Starting from the line that holds "BACK TO SCHOOL", print each remaining line of the entries exactly, ending with the last.

*** Begin section ***

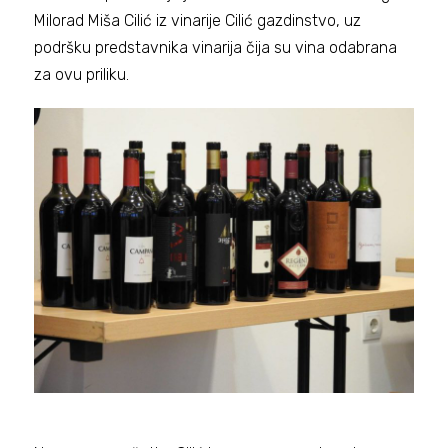
Milorad Miša Cilić iz vinarije Cilić gazdinstvo, uz
podršku predstavnika vinarija čija su vina odabrana
za ovu priliku.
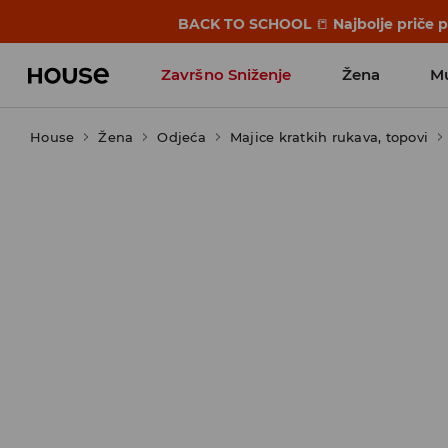
BACK TO SCHOOL
📒
Najbolje priče 
Završno Sniženje
Žena
M
House
Žena
Odjeća
Majice kratkih rukava, topovi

*** End section ***

• **Exercise output**
BACK TO SCHOOL
📒
Najbolje priče 
Završno Sniženje
Žena
M
House
Žena
Odjeća
Majice kratkih rukava, topovi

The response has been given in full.